I imagine where you live that warmer weather will not arrive for another two or three months, but when it does, move the plant outside for increasing periods during the day to gradually harden it off, until its warm enough to leave it outside overnight. After a week or so of that, and a degree of certainty that the weather is now balmy enough for the tree, plant it somewhere as sunny as possible, and fairly open, but not in an extremely windy spot, given its current condition. Prepare the planting area beforehand by digging it over well and incorporating compost or humus rich material such as composted manure.

You will, unfortunately, have to wait for the tree to become fully dormant to carry out pruning/training, which means at least a month after its leaves have fallen; pruning at other times causes excessive sap bleeding. At that point, if its still looking etiolated, consider cutting back the top parts to try to encourage a thicker trunk.
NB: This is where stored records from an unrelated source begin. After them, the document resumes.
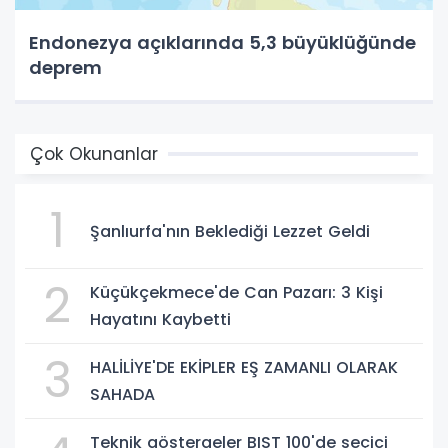
Endonezya açıklarında 5,3 büyüklüğünde
deprem
Çok Okunanlar
1
Şanlıurfa'nın Beklediği Lezzet Geldi
2
Küçükçekmece'de Can Pazarı: 3 Kişi
Hayatını Kaybetti
3
HALİLİYE'DE EKİPLER EŞ ZAMANLI OLARAK
SAHADA
Teknik göstergeler BIST 100'de seçici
You will need to stake it initially when you plant it out - the stem is so thin there is a high risk of its snapping otherwise.

In the meantime, if you have a fan or a fan heater you can set on cool or cold, and on a low speed, set it near the plant so that the air is moving around it to encourage the stem to thicken, and increase its light levels if at all possible, though I think that will be difficult, given the shortness of daylight hours currently where you are.


That is etiolation. Here's a ginger plant with the same issue. Your tree wants full sun. This tree would prefer to be grown outdoors in the sun. Of course, if it's freezing out right now, I'd wait till spring when the temps don't go under 45 degrees F. or thereabouts, to actually move it. That way you won't have so much risk of shock/cold damage. Don't prune it. It needs all the green surface area it can get right now.

Choose a sunny spot, and if you can, get it in the ground. These trees like to get big, and trying to maintain one in a pot is a lot of work. Of course, it will need to be staked at first, until the stem fills out.

Other than the etiolation, the plant seems to be in good shape. I see no disease or pest damage. If it's gonna be a while before you can take it out, try to give it more light. A sunny window would be ideal. Even a bright window (natural light) combined with some fluorescent lighting would be an improvement. People usually overestimate the intensity of indoor lighting, so etiolation in indoor plants is actually rather common (at least in my area).